# ACTIVITY:
How many lines in the records below contain the word "Bars"? Answer with the number alone.

[Extracted records]
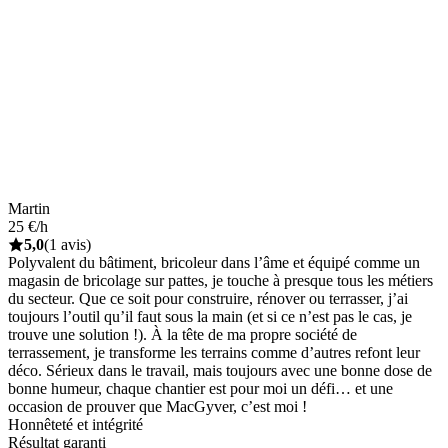
Martin
25 €/h
5,0
(1 avis)
Polyvalent du bâtiment, bricoleur dans l’âme et équipé comme un
magasin de bricolage sur pattes, je touche à presque tous les métiers
du secteur. Que ce soit pour construire, rénover ou terrasser, j’ai
toujours l’outil qu’il faut sous la main (et si ce n’est pas le cas, je
trouve une solution !). À la tête de ma propre société de
terrassement, je transforme les terrains comme d’autres refont leur
déco. Sérieux dans le travail, mais toujours avec une bonne dose de
bonne humeur, chaque chantier est pour moi un défi… et une
occasion de prouver que MacGyver, c’est moi !
Honnêteté et intégrité
Résultat garanti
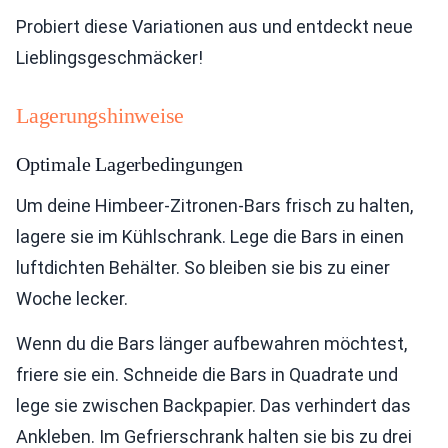
Probiert diese Variationen aus und entdeckt neue
Lieblingsgeschmäcker!
Lagerungshinweise
Optimale Lagerbedingungen
Um deine Himbeer-Zitronen-Bars frisch zu halten,
lagere sie im Kühlschrank. Lege die Bars in einen
luftdichten Behälter. So bleiben sie bis zu einer
Woche lecker.
Wenn du die Bars länger aufbewahren möchtest,
friere sie ein. Schneide die Bars in Quadrate und
lege sie zwischen Backpapier. Das verhindert das
Ankleben. Im Gefrierschrank halten sie bis zu drei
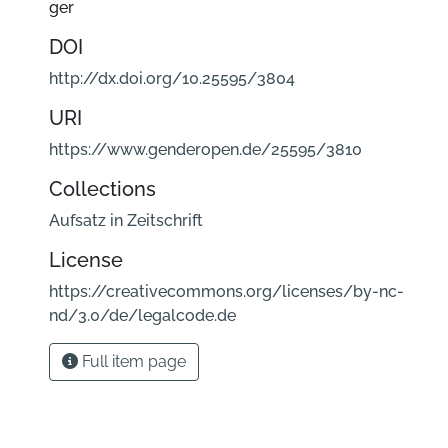
ger
DOI
http://dx.doi.org/10.25595/3804
URI
https://www.genderopen.de/25595/3810
Collections
Aufsatz in Zeitschrift
License
https://creativecommons.org/licenses/by-nc-
nd/3.0/de/legalcode.de
Full item page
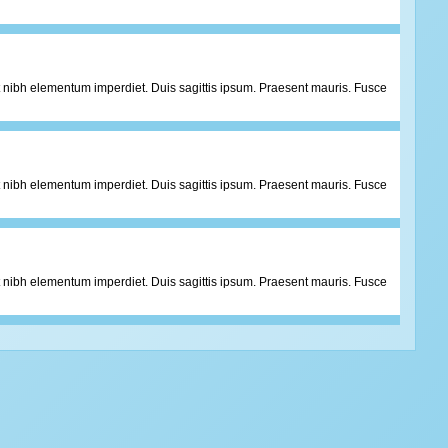
 at nibh elementum imperdiet. Duis sagittis ipsum. Praesent mauris. Fusce
 at nibh elementum imperdiet. Duis sagittis ipsum. Praesent mauris. Fusce
 at nibh elementum imperdiet. Duis sagittis ipsum. Praesent mauris. Fusce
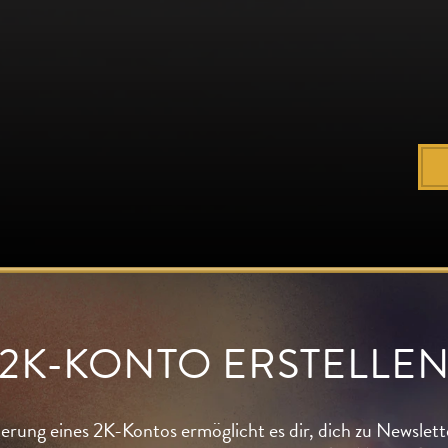
2K-KONTO ERSTELLE
zierung eines 2K-Kontos ermöglicht es dir, dich zu Newslet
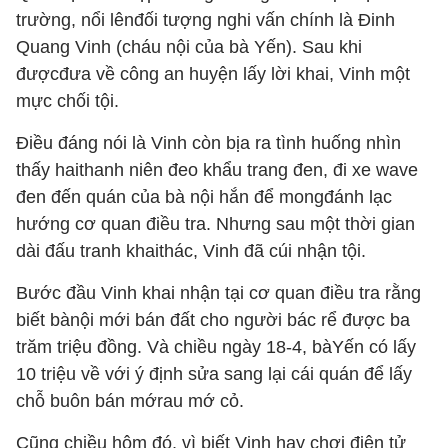
trường, nổi lênđối tượng nghi vấn chính là Đinh
Quang Vinh (cháu nội của bà Yến). Sau khi
đượcđưa về công an huyện lấy lời khai, Vinh một
mực chối tội.
Điều đáng nói là Vinh còn bịa ra tình huống nhìn
thấy haithanh niên đeo khẩu trang đen, đi xe wave
đen đến quán của bà nội hắn để mongđánh lạc
hướng cơ quan điều tra. Nhưng sau một thời gian
dài đấu tranh khaithác, Vinh đã cúi nhận tội.
Bước đầu Vinh khai nhận tại cơ quan điều tra rằng
biết bànội mới bán đất cho người bác rể được ba
trăm triệu đồng. Và chiều ngày 18-4, bàYến có lấy
10 triệu về với ý định sửa sang lại cái quán để lấy
chỗ buôn bán mớrau mớ cỏ.
Cũng chiều hôm đó, vì biết Vinh hay chơi điện tử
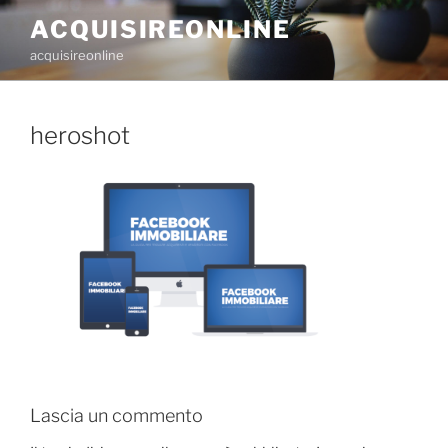
Salta
ACQUISIREONLINE
al
acquisireonline
contenuto
heroshot
Lascia un commento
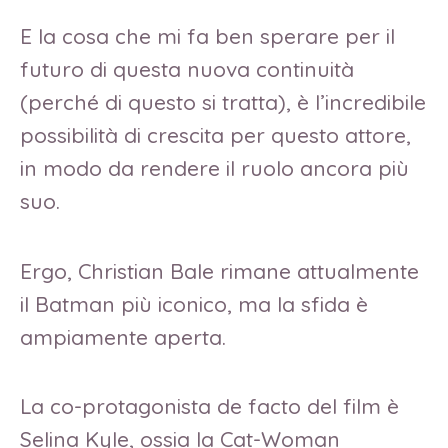
E la cosa che mi fa ben sperare per il
futuro di questa nuova continuità
(perché di questo si tratta), è l’incredibile
possibilità di crescita per questo attore,
in modo da rendere il ruolo ancora più
suo.
Ergo, Christian Bale rimane attualmente
il Batman più iconico, ma la sfida è
ampiamente aperta.
La co-protagonista de facto del film è
Selina Kyle, ossia la Cat-Woman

# ANSWER FOR THE TASK:
4